Transcribed page contents:
########
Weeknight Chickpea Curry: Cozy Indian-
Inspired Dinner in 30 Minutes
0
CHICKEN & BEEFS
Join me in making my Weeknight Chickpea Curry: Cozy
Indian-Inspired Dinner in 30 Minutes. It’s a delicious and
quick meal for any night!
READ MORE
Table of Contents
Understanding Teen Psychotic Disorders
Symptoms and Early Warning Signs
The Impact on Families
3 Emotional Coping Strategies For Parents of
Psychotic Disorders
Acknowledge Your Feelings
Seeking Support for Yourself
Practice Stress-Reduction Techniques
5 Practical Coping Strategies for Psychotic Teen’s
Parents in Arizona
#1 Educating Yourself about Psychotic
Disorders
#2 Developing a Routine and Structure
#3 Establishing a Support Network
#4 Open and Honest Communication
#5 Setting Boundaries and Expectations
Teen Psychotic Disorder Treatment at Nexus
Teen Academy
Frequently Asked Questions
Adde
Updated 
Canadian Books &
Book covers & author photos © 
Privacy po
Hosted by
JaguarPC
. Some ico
########
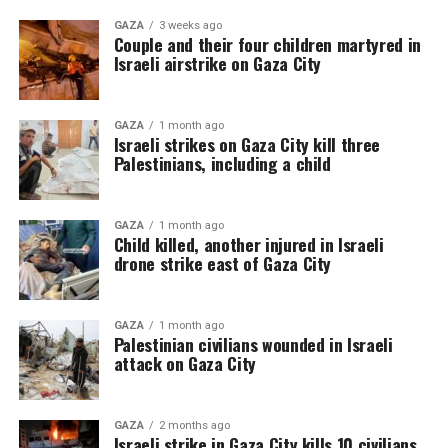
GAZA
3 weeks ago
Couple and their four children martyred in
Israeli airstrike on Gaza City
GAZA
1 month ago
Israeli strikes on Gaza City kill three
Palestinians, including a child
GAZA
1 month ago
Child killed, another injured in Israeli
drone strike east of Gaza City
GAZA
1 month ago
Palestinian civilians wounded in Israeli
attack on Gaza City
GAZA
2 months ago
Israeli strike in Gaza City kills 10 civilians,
########
* Work required
Your task is to retype the entries verbatim, starting with the line that holds "attack on Gaza City" and stopping after the line that holds "Israeli strike in".

* Task output
attack on Gaza City
GAZA
2 months ago
Israeli strike in Gaza City kills 10 civilians,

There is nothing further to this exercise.